(Extracted page text data)
-*-
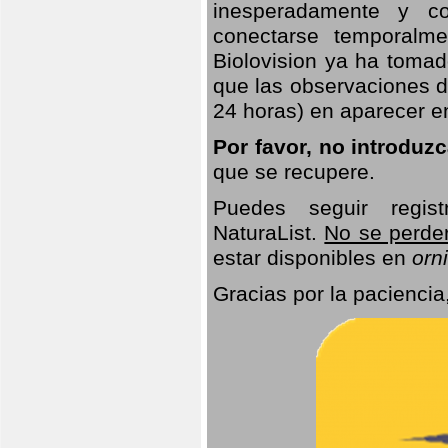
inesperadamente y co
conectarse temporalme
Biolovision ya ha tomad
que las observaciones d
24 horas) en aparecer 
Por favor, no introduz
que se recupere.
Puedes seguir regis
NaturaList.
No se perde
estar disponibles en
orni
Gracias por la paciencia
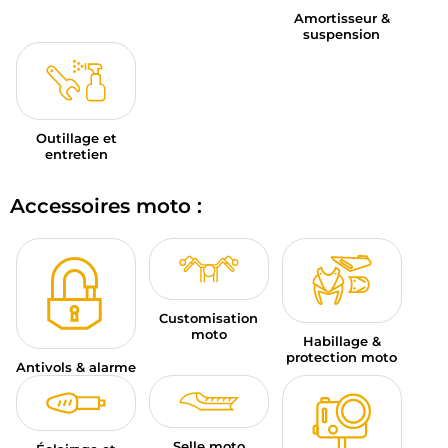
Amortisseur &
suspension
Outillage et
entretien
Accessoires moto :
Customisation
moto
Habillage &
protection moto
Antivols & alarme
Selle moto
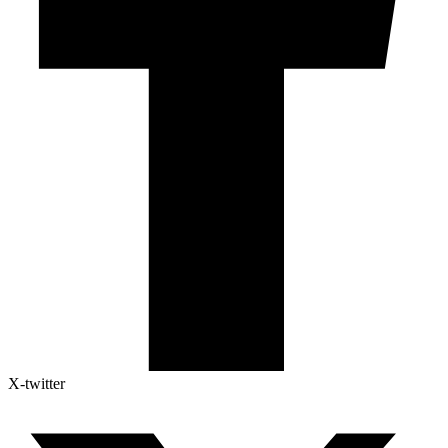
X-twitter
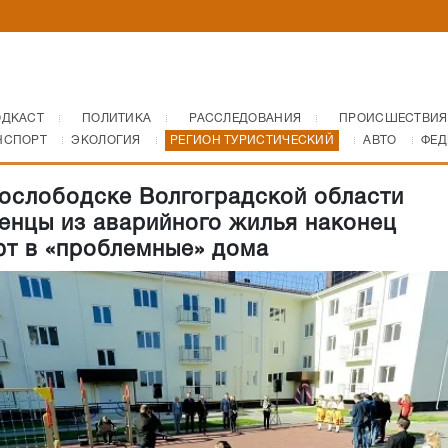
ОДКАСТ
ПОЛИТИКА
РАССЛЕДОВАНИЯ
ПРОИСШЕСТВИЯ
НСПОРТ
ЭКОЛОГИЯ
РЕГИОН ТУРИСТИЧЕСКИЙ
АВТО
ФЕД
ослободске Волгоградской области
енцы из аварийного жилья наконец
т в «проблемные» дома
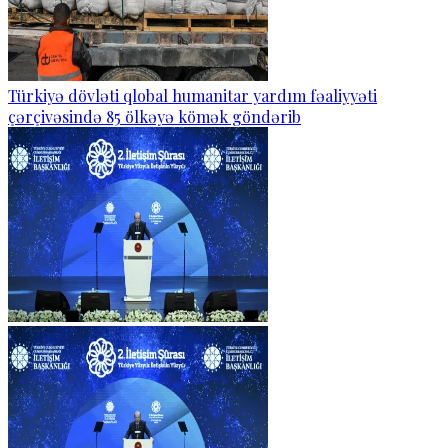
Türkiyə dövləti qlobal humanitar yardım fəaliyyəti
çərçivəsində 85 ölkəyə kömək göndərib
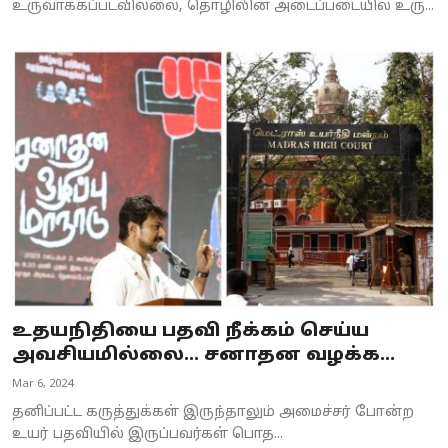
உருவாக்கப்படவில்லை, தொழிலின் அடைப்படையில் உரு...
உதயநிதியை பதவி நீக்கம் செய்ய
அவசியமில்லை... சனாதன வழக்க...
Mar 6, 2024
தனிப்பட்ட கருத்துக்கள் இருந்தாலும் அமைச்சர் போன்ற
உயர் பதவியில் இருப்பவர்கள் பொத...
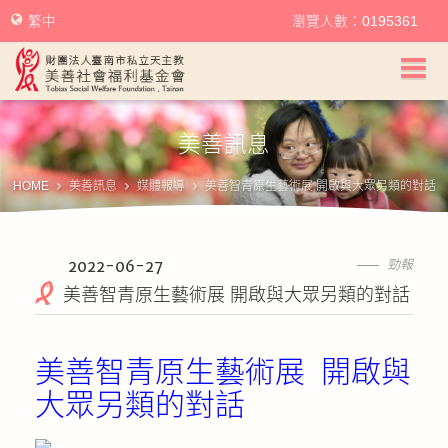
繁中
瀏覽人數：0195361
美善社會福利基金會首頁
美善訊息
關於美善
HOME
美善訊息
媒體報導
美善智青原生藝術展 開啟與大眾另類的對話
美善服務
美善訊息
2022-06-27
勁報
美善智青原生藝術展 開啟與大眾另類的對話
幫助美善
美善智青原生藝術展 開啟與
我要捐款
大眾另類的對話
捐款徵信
-*-
Problem to work on>
For this exercise, transcribe exactly the part of the records above that opens with the line containing "estar disponibles en" and closes with the one containing "Türkiyə dövləti qlobal". Pictures are not part of the copy.

Result of this task>
estar disponibles en
orni
Gracias por la paciencia
Amortisseur &
suspension
Outillage et
entretien
Accessoires moto :
Customisation
moto
Habillage &
protection moto
Antivols & alarme
Selle moto
X-twitter
ОДКАСТ
ПОЛИТИКА
РАССЛЕДОВАНИЯ
ПРОИСШЕСТВИЯ
НСПОРТ
ЭКОЛОГИЯ
РЕГИОН ТУРИСТИЧЕСКИЙ
АВТО
ФЕД
ослободске Волгоградской области
енцы из аварийного жилья наконец
т в «проблемные» дома
Türkiyə dövləti qlobal humanitar yardım fəaliyyəti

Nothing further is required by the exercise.